And no, it wasn’t and isn’t Scotland’s oil. As I pointed out in a leader for the Yorkshire Post in 1977, very nearly all of it is England’s oil under the terms of the Law of the Sea treaty, because the SW/NE trend of the land border is extrapolated seaward, bringing all the Aberdeen oilfields into English waters.

Reply to  Monckton of Brenchley
August 3, 2021 1:55 am

You are factually incorrect. Unemployment was lower at the end of the Thatcher era than at the peak but still higher than when Labour was in power or when the Tories took office.

Here is a graph that proves it. It’s the facts.

https://www.bbc.com/news/uk-politics-22070491

Remarkably, not only did the failed economic policies of the Tory Government treble unemployment they also managed to raise inflation – at the same time!

A failure that was so bad most Keynsian economists thought it was impossible.

UK industry has still not recovered. Much to the benefit of China.

Reply to  M Courtney
August 3, 2021 2:49 am

yeah, thatcher inherited 20 years of labour misrule
It was tough getting out of it, and then Blair put us back in.

Reply to  Leo Smith
August 3, 2021 6:34 am

Also factually incorrect. The 3 day-week was under Tory misrule and was not 20 years before the economic disaster of Thatcherism. It was only 6 years before Tory policies trebled unemployment.

Archer
Reply to  M Courtney
August 3, 2021 4:14 am

Unemployment going through the roof was how the tories got elected in the first place. The trend started right at the end of Labour’s last term, when the unions decided that they were going to bring the entire country to a standstill, and continued afterwards because of the structural damage they caused to the economy.

Reply to  Archer
August 3, 2021 6:40 am

A curious interpretation of history.
You are factually correct that unemployment was higher than historically the case in the last years of the 70s. But look at the graph I linked to. It went through the roof after the Tories screwed up. It wasn’t rocketing up before the Tory policies failed.

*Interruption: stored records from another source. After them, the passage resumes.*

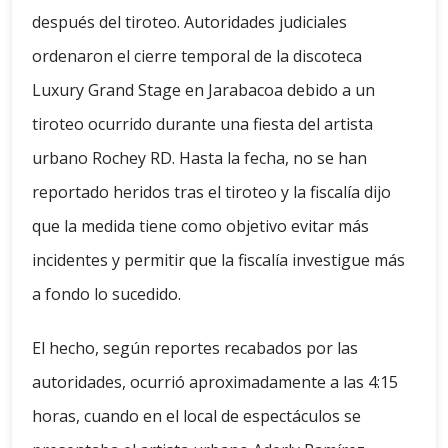
después del tiroteo. Autoridades judiciales
ordenaron el cierre temporal de la discoteca
Luxury Grand Stage en Jarabacoa debido a un
tiroteo ocurrido durante una fiesta del artista
urbano Rochey RD. Hasta la fecha, no se han
reportado heridos tras el tiroteo y la fiscalía dijo
que la medida tiene como objetivo evitar más
incidentes y permitir que la fiscalía investigue más
a fondo lo sucedido.
El hecho, según reportes recabados por las
autoridades, ocurrió aproximadamente a las 4:15
horas, cuando en el local de espectáculos se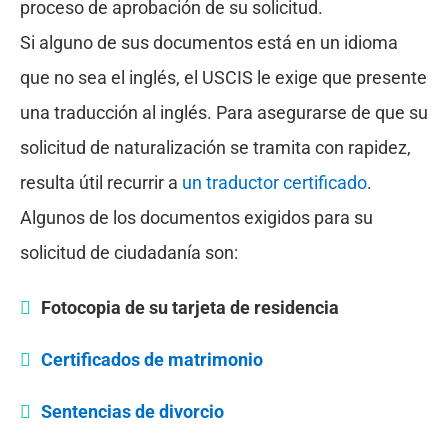
proceso de aprobación de su solicitud.
Si alguno de sus documentos está en un idioma
que no sea el inglés, el USCIS le exige que presente
una traducción al inglés. Para asegurarse de que su
solicitud de naturalización se tramita con rapidez,
resulta útil recurrir a
un traductor certificado
.
Algunos de los documentos exigidos para su
solicitud de ciudadanía son:
Fotocopia de su tarjeta de residencia
Certificados de matrimonio
Sentencias de divorcio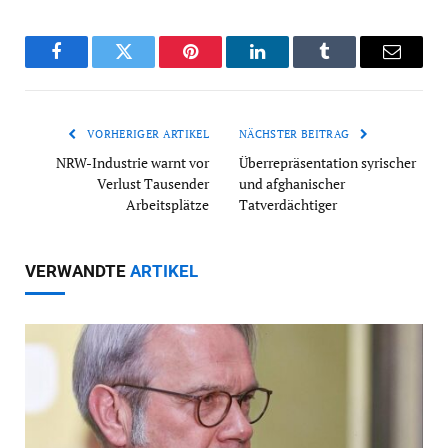
Facebook
Twitter
Pinterest
LinkedIn
Tumblr
Email
VORHERIGER ARTIKEL
NÄCHSTER BEITRAG
NRW-Industrie warnt vor
Überrepräsentation syrischer
Verlust Tausender
und afghanischer
Arbeitsplätze
Tatverdächtiger
VERWANDTE
ARTIKEL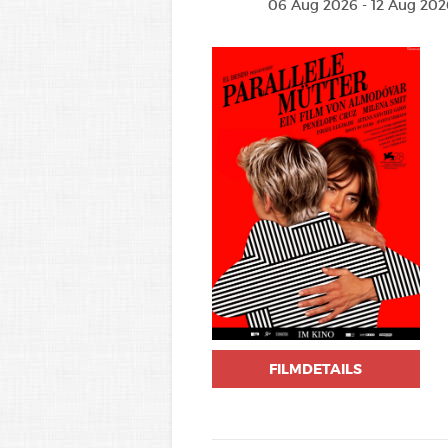
06 Aug 2026 - 12 Aug 202
FILMDETAILS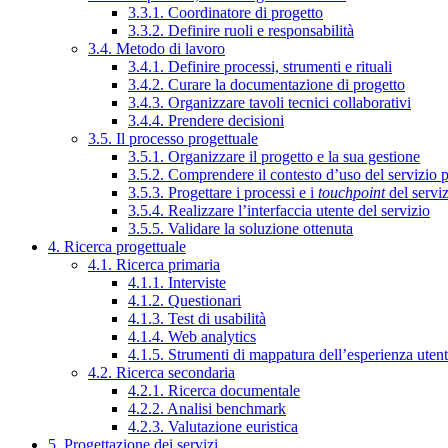
3.3.1. Coordinatore di progetto
3.3.2. Definire ruoli e responsabilità
3.4. Metodo di lavoro
3.4.1. Definire processi, strumenti e rituali
3.4.2. Curare la documentazione di progetto
3.4.3. Organizzare tavoli tecnici collaborativi
3.4.4. Prendere decisioni
3.5. Il processo progettuale
3.5.1. Organizzare il progetto e la sua gestione
3.5.2. Comprendere il contesto d’uso del servizio 
3.5.3. Progettare i processi e i
touchpoint
del servi
3.5.4. Realizzare l’interfaccia utente del servizio
3.5.5. Validare la soluzione ottenuta
4. Ricerca progettuale
4.1. Ricerca primaria
4.1.1. Interviste
4.1.2. Questionari
4.1.3. Test di usabilità
4.1.4. Web analytics
4.1.5. Strumenti di mappatura dell’esperienza uten
4.2. Ricerca secondaria
4.2.1. Ricerca documentale
4.2.2. Analisi benchmark
4.2.3. Valutazione euristica
5. Progettazione dei servizi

Also, please remember that this was Tory policy. A Tory Chancellor said high unemployment was a price worth paying to fight inflation in the early 90s. The same rule applied in the 80s.

It was a deliberate choice to destroy British industry and thus weaken the unions.
No Work. No Workers. No Union Members. No Unions.

Happy days for China.

Reply to  M Courtney
August 3, 2021 7:47 am

Before Thatcher the personal tax rate on high incomes was 98 percent.
Then came the reform in UK, America, and many communist governments were collapsed.
And over all of history, or at least back to Roman time freedom and prosperity went together.
With determination ordinary folk can reform today’s crazy Marxists everywhere.
In Canada, where I live, reform is doubtful.
Our control freaks are beyond criticism or limitation.

John Tillman
Reply to  M Courtney
August 3, 2021 9:58 am

Thatcher’s priority was cutting inflation, at which she succeeded. Of course it continued up in 1979, before her policies took effect.

Under Labour, the misery index was higher, with both inflation and unemployment. Under the Tories, unemployment did in fact increase as inflation fell. But then it too dropped, while GDP soared.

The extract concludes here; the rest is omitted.